Next, let us prove the existence of travelling waves for the critical wave speed $c=c^*$ . To this aim, assume that $\{c_l\}_{l\in \mathbb{N}}\in (c^*, c^*+1)$ is a decreasing sequence satisfying $\lim \limits _{l\to \infty }c_l=c^*$ . Following the argument after Proposition 3.2, for each $c_l$ , there exists a travelling wave solution satisfying (1.9), denoted by $w_l$ . Since $w_l(a, \cdot +\eta )$ is also a solution of (1.9) for any $\eta \in \mathbb{R}$ , we can assume that $w_l(0, 0)=\frac{1}{2}$ . Recalling Lemma 2.3, for any $c_l$ , there exists $\lambda _l$ satisfying (2.12).
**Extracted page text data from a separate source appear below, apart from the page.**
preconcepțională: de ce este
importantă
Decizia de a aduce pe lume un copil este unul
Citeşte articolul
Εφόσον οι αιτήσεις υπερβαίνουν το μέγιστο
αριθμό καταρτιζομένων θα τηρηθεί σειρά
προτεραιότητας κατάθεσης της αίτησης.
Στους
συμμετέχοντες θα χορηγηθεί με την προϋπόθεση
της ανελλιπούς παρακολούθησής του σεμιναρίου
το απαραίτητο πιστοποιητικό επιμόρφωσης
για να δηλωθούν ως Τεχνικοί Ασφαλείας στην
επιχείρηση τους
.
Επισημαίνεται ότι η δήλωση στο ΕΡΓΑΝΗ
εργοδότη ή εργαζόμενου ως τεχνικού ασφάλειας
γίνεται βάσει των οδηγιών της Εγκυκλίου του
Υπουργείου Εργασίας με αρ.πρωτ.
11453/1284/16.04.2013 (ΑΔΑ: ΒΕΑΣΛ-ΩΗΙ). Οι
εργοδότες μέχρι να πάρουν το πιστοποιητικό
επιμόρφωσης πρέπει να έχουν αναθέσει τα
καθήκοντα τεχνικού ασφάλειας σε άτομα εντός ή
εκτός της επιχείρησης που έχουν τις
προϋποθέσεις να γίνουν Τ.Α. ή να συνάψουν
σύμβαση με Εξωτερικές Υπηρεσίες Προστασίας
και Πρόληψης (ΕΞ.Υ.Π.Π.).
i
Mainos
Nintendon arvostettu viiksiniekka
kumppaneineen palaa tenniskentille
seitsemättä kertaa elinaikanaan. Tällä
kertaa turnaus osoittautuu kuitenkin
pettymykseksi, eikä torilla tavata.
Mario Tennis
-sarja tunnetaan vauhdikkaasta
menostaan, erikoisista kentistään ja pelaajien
Observe that $c_l\to \lambda _l=\lambda _l(c_l)$ is continuous due to (2.12). It follows that $\{\lambda _l\}_{l\in \mathbb{N}}$ is bounded due to $\{c_l\}_{l\in \mathbb{N}}\in (c^*, c^*+1)$ and thus we can choose $m\gt 0$ large enough such that $m\gt \{\lambda _l\}_{l\in \mathbb{N}}$ . Applying the argument in Lemma 3.3 to $\{w_l\}_{l\in \mathbb{N}}$ , we obtain that $\{w_l\}_{l\in \mathbb{N}}$ is equi-continuous with respect to $\xi$ . Due to $\{w_l\}_{l\in \mathbb{N}}\in [0, 1]$ , one see from the equation that $\{w_l\}_{l\in \mathbb{N}}$ is equi-continuous with respect to $a$ . Now by Arzelà–Ascoli Theorem, there exists a subsequence of $\{w_l\}_{l\in \mathbb{N}}$ , again denoted by $\{w_l\}_{l\in \mathbb{N}}$ satisfying $w_l\to w^*$ as $l\to \infty$ and that $\xi \to w^*(a, \xi )$ is globally Lipschitz continuous for any $a\in [0, a^+]$ and that $a\to w^*(a, \xi )\in W^{1, 1}(0, a^+)$ for any $\xi \in \mathbb{R}$ . It is clear that $w^*(0, 0)=\frac{1}{2}$ . In addition, by the same argument in Proposition 3.2, $w^*$ satisfies the following equation:

(3.15) \begin{equation} \begin{cases} \frac{\partial w^*(a, \xi )}{\partial a}=\left (J\ast _\xi w^*-w^*\right )(a, \xi )+\int _0^{a^+}K(a, a')\pi (a')w^*(a', \xi )da'\,(1-w^*(a, \xi )),\\ w^*(0, \xi )=\int _0^{a^+}\gamma (a)w^*(a, \xi +ca)da. \end{cases} \end{equation}

On the other hand, $0\le w^*\le 1$ and $\xi \to w^*(a, \xi )$ , being nonincreasing for any $a\in [0, a^+]$ , imply that the limits $w^*(a, \pm \infty )=w^\pm (a)$ exist for any $a\in [0, a^+]$ . Moreover, the limits satisfy the Equation (2.4), together with the condition

\begin{equation*} w^-(0)\geq \frac {1}{2}\geq w^+(0). \end{equation*}

Hence, Lemma 2.2 applies and ensures that $w^*(a, -\infty )=1$ and $w^*(a, \infty )=0$ uniformly in $[0, a^+]$ . Hence, the existence for $c=c^*$ is complete.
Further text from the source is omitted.